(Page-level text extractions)

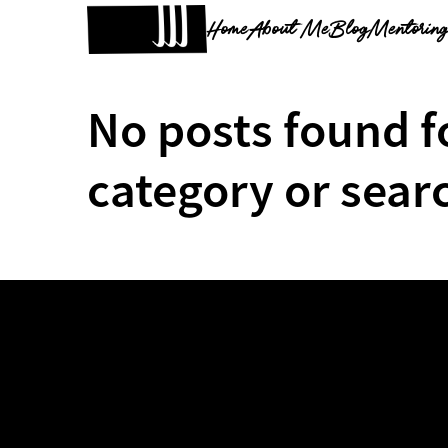
Home
About Me
Blog
Mentorin
No posts found f
category or sear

To do. Return every record exactly, without the pictures.

Finished exercise.
Home
About Me
Blog
Mentorin
No posts found f
category or sear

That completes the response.